With the invention is a simple, fast and safe process for the production of a DNA extract paper dried blood for genetic testing Provided. Critical amounts of DNA can also be used with the method according to the invention can be obtained. Since not a special one Sample transport is required and the diagnosis in approx. 7 Days after taking blood in the doctor's office, is an essential prerequisite for the Genetic test according to the invention, in particular of the established To be able to offer the medical profession, in whose hands the Responsibility for early detection and prevention lies. The first Step, the blood sample provision for the genetic test by the "General Practitioner" is uncomplicated, safe, quick and inexpensive, and can be performed at home by the patient.
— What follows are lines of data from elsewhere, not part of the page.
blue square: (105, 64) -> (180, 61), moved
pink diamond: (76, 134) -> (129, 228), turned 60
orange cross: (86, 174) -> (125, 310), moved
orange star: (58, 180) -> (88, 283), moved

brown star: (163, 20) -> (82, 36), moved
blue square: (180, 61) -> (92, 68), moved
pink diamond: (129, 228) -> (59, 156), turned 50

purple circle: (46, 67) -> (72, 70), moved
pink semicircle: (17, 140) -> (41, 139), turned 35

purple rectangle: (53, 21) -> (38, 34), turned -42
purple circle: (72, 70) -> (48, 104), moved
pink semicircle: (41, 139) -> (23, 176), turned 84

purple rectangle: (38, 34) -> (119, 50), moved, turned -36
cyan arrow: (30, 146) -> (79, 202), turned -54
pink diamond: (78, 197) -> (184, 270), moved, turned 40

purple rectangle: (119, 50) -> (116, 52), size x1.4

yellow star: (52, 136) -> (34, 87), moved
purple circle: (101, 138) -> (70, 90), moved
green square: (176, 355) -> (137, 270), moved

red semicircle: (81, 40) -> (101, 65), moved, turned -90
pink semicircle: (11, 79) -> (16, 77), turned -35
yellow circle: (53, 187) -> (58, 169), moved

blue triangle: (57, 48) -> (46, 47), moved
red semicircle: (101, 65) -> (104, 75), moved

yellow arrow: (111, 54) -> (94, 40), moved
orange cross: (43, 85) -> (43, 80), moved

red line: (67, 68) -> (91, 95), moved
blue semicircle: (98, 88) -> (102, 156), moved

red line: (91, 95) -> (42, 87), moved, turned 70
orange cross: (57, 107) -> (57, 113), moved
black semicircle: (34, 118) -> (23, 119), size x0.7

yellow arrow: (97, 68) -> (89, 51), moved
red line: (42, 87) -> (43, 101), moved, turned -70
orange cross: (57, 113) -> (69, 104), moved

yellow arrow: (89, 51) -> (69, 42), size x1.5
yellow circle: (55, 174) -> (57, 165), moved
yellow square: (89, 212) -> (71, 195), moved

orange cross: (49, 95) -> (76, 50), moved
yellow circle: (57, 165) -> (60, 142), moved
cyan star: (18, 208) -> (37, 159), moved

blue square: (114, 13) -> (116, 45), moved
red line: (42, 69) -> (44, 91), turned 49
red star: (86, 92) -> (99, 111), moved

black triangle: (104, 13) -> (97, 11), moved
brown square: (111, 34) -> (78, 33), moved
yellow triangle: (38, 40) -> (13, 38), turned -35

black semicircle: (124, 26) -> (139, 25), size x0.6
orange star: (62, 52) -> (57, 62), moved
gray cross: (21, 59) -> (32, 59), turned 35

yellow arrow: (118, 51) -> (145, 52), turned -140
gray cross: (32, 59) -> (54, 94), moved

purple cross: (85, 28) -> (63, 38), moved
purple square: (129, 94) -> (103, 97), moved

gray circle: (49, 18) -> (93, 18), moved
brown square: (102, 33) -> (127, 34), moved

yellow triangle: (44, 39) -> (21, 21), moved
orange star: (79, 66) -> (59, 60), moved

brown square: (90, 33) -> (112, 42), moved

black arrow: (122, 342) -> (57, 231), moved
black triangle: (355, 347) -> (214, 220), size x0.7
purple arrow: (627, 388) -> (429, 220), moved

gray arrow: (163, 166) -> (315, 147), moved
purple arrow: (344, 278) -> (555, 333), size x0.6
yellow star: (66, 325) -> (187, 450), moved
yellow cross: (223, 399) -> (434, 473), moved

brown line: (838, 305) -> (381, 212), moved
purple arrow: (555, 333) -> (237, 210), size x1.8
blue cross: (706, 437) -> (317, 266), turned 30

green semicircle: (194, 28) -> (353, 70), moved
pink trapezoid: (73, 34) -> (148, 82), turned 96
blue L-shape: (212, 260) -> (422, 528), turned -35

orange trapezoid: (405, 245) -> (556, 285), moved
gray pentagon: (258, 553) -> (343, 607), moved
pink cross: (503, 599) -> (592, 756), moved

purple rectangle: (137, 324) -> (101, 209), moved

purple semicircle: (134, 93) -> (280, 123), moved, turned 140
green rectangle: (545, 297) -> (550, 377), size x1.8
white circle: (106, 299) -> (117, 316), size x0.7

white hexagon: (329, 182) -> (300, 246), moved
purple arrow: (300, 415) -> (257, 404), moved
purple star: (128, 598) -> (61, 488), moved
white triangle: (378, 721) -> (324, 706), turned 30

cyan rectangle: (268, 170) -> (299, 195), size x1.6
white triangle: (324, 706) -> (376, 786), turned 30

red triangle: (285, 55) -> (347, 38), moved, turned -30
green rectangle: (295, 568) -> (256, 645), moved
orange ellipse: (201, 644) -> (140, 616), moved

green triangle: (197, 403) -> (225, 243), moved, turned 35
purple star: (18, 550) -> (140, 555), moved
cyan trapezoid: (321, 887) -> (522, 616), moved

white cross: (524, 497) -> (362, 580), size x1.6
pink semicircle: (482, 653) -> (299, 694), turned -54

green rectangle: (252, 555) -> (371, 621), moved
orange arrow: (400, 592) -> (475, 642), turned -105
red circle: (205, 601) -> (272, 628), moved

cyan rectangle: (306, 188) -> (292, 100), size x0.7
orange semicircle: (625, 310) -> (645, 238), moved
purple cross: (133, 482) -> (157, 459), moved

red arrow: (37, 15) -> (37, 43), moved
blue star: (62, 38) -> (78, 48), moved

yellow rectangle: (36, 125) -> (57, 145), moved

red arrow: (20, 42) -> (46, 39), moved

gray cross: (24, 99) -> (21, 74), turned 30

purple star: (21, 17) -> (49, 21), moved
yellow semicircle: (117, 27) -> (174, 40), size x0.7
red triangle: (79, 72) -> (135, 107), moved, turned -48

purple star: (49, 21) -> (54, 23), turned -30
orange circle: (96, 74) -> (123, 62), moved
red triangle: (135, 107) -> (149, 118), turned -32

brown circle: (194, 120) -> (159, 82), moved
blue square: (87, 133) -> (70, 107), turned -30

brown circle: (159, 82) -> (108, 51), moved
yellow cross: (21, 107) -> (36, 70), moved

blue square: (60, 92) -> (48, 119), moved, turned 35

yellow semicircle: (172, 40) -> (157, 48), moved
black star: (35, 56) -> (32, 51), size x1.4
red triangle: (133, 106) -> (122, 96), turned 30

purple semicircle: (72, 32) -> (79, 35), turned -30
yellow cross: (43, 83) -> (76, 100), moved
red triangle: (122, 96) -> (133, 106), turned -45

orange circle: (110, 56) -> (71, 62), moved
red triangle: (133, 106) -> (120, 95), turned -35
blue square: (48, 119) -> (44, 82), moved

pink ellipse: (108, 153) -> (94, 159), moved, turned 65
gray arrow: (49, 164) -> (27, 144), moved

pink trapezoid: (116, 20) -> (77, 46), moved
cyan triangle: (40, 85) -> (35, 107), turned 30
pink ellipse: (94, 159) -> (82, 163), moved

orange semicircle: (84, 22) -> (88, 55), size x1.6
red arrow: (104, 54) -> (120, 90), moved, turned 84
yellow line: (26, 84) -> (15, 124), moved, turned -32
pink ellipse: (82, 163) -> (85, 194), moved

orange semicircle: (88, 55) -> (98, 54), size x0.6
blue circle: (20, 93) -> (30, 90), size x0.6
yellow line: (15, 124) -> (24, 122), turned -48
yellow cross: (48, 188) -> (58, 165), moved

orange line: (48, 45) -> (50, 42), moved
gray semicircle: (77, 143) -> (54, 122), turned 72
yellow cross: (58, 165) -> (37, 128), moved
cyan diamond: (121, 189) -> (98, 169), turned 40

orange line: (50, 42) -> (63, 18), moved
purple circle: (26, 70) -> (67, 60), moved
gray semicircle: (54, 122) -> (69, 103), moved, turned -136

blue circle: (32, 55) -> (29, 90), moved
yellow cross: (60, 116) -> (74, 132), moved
The invention is intended to be described below using an exemplary embodiment are explained in more detail.

Embodiment

Simple filter paper is made with circles of a diameter of 1 cm. The circles are filled with approx. 0.04 ml of blood each can be removed from your finger, vein, heel or ear can, wetted. Venous blood is not required. The paper has to be such that there is approximately 0.03-0.05 ml of blood per cm² can soak up. The blood spot becomes 3-4 mm strips of paper cut out and placed in a small Eppendor tube (for For comparison purposes, 3-10 microliters of fresh whole blood be pipetted directly into an Eppendor tube). Then 1  ml of water are added and the tube is gently swirled incubated on a seesaw for 20 min. Then the Centrifuge blood cells for 3 min at 14,000 x g. Of the Supernatant is discarded to 20-30 microliters. To the Precipitation is 0.18 ml of 5% Chelex 100 from Bio-Rad, Richmond, USA, (BioTechniques: Chelex 100 as a medium for simple extraction of DNA for PCR based typing from forensic material 513, 506 (1991)) up to a total volume of 0.2 ml Added shaking. Then it is at 56 ° C for 20 min a vortex shaker, then at 100 ° C for 8 min shaken. The suspension is then at 14,000 x g for 3 min centrifuged. The supernatant is carefully removed and at Store at -20 ° C. Directly from this solution are in the PCR Batch 1-15 microliters per 25 microliter batch volume pipetted. For comparison, the procedure was as above performed with 3-10 microliters of whole blood. For For comparison purposes, a mutation screening for Cystic fibrosis, a deletion screening for muscular dystrophy type Duchenne / Becker and a mutation screening for families Hypercholesterolemia in parallel with paper-dried or with Whole blood performed from subjects. The results are identical.

Claims (12)

1. A method for DNA analysis in the blood, characterized in that the blood to be examined is applied to an absorbent, porous surface carrier for transport or storage, this surface carrier is incubated with water, the blood cell suspension obtained is concentrated, mixed with a chelator and is heated, centrifuged and the DNA solution obtained as a supernatant, if necessary after further storage, is analyzed in a conventional manner. 2. The method according to claim 1, characterized in that the concentration of the blood cell suspension through rapid Centrifugation is carried out for 3 minutes at 14,000 × g. 3. The method according to claim 1 or 3, characterized in that that after the chelation step, heating to exactly 100 ° C he follows. 4. The method according to claim 3, characterized in that is heated in two stages, in a first step to 50-60 ° C and in a second step to 100 ° C. 5. The method according to any one of claims 1 to 4, characterized in that a surface support with a capacity of 0.03-0.05 ml Blood / cm² is used. 6. The method according to any one of claims 1 to 5, characterized in that  as surface supports paper, cellulose, plastic film, cotton or linen is used. 7. The method according to claim 6, characterized in that Filter paper is used. 8. The method according to claim 6, characterized in that Blotting paper is used. 9. Means for transporting or storing blood for the DNS analysis, characterized in that it absorbent, porous surface supports such as paper, cellulose, Plastic film, cotton or linen covers. 10. Agent according to claim 9, characterized in that it has an absorption capacity of 0.03-0.05 ml blood / cm². 11. Use of on an absorbent, porous surface support applied blood for DNA analysis. 12. Using paper-dried blood with a Absorption capacity of 0.03-0.05 ml blood / cm² for DNA analysis.